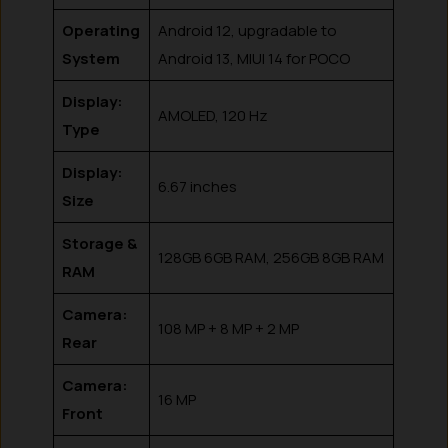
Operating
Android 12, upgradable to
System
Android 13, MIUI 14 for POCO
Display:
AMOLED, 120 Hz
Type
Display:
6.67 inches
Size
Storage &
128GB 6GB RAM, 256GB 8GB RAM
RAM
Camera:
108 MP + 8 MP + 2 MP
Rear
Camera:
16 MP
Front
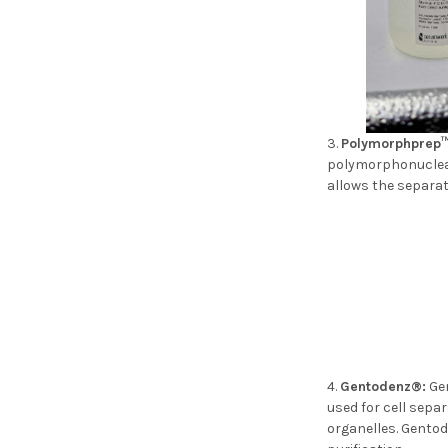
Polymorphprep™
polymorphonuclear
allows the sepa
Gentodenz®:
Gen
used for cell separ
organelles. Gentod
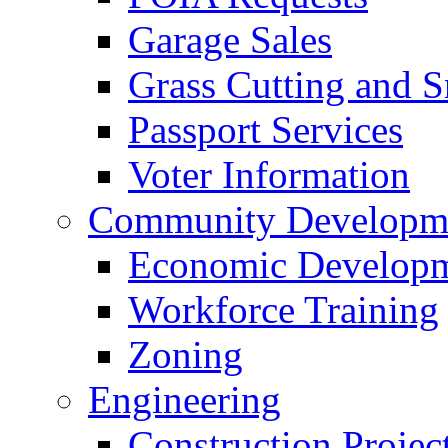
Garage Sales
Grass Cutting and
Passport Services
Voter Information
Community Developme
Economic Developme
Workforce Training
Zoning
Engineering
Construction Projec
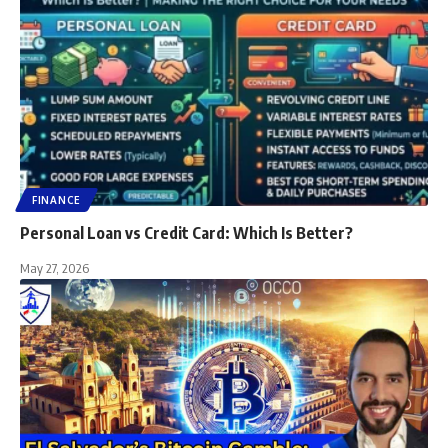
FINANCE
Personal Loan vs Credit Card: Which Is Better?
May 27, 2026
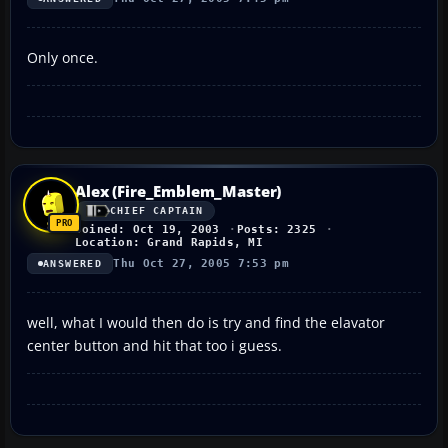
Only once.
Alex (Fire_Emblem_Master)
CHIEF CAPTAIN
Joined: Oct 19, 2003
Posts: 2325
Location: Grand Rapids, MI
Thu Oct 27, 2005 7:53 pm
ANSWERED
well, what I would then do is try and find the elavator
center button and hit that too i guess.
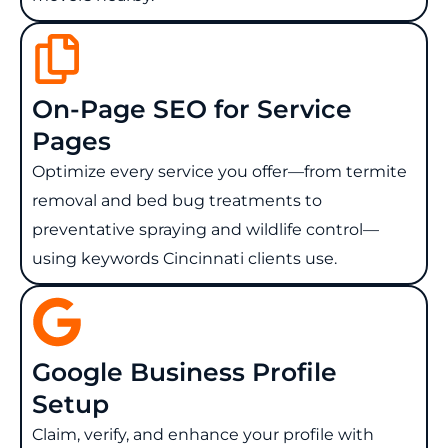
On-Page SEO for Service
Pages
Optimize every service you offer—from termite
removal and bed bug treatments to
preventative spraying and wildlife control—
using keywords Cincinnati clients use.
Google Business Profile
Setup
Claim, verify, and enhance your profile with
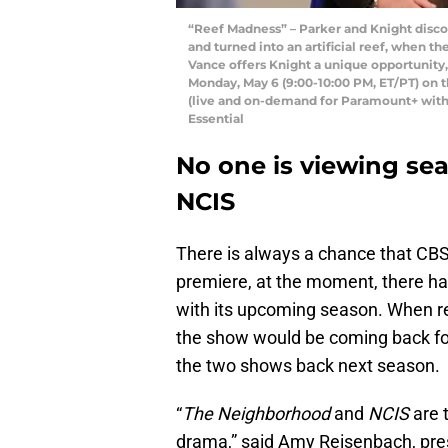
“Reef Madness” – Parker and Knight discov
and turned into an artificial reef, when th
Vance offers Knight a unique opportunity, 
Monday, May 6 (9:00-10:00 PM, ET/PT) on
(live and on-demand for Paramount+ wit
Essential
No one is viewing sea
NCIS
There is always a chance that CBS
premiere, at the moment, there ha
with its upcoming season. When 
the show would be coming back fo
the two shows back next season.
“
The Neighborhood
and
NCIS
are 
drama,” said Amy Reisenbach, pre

########################################

Required action
Each record above must be returned exactly as written, with its pictures omitted.

Exercise solution
Operating
Android 12, upgradable to
System
Android 13, MIUI 14 for POCO
Display:
AMOLED, 120 Hz
Type
Display:
6.67 inches
Size
Storage &
128GB 6GB RAM, 256GB 8GB RAM
RAM
Camera:
108 MP + 8 MP + 2 MP
Rear
Camera:
16 MP
Front
Polymorphprep™
polymorphonuclear
allows the sepa
Gentodenz®:
Gen
used for cell separ
organelles. Gentod
Garage Sales
Grass Cutting and
Passport Services
Voter Information
Community Developme
Economic Developme
Workforce Training
Zoning
Engineering
Construction Projec
FINANCE
Personal Loan vs Credit Card: Which Is Better?
May 27, 2026
Only once.
Alex (Fire_Emblem_Master)
CHIEF CAPTAIN
Joined: Oct 19, 2003
Posts: 2325
Location: Grand Rapids, MI
Thu Oct 27, 2005 7:53 pm
ANSWERED
well, what I would then do is try and find the elavator
center button and hit that too i guess.
On-Page SEO for Service
Pages
Optimize every service you offer—from termite
removal and bed bug treatments to
preventative spraying and wildlife control—
using keywords Cincinnati clients use.
Google Business Profile
Setup
Claim, verify, and enhance your profile with
“Reef Madness” – Parker and Knight discov
and turned into an artificial reef, when th
Vance offers Knight a unique opportunity, 
Monday, May 6 (9:00-10:00 PM, ET/PT) on
(live and on-demand for Paramount+ wit
Essential
No one is viewing sea
NCIS
There is always a chance that CBS
premiere, at the moment, there ha
with its upcoming season. When 
the show would be coming back fo
the two shows back next season.
“
The Neighborhood
and
NCIS
are 
drama,” said Amy Reisenbach, pre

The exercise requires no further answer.